Haciéndolo masacrar bestias como cerdos sin valor, llegando incluso a hacerle destruir todo un ecosistema…

Kaden se detuvo en ese pensamiento.

—Bueno, quizás no me dijo específicamente que destruyera el bosque, pero vamos —todo comenzó cuando me dio esa misión tan ridícula —se defendió.

Después de todo, él no habría destruido esa zona exterior si no fuera por la misión.

Y ahora que estaba planeando conseguir una piedra de evolución y completar la misión, pues sí…

no podía evitar sentirse aprensivo.

—Simplemente lidiaré con…!

Se detuvo a media frase cuando su mirada cayó sobre Reditha, que yacía silenciosamente en su regazo.

Una leve sonrisa se dibujó en sus labios, haciendo que sus ojos se entrecerrasen de una manera que le recordaba a Vaela.

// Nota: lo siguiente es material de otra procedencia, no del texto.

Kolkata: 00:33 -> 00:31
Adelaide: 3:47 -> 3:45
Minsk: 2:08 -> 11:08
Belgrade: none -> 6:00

—No, estarás conmigo, Reditha.

Pasaremos por esto juntos, como siempre.

Aunque no te haya estado dando la atención que mereces.

—Sus últimas palabras llevaban una nota de culpa.

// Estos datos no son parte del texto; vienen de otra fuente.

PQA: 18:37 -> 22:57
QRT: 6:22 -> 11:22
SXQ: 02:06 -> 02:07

Pero Reditha pulsó con un resplandor carmesí alegre, diciéndole que todo estaba bien.

—Me haces sentir aún peor cuando actúas así.

Quiero que estés enfadada conmigo —dijo, agarrando su empuñadura, luego levantándola en el aire, dejando que el sol rastrero de la mañana brillara a través de su hoja ensangrentada.

La luz roja se reflejó por toda la habitación, tiñéndola de un hermoso carmesí mientras Reditha pulsaba en respuesta a sus palabras.

—¿Eres una simp por mí?

—repitió, reprimiendo una sonrisa, pero pronto una amplia sonrisa se extendió por sus labios.

—¿Cómo conoces siquiera ese término?

—preguntó, riendo.

Reditha respondió que lo había aprendido de él, aunque Kaden no recordaba haber dicho tal cosa en este mundo.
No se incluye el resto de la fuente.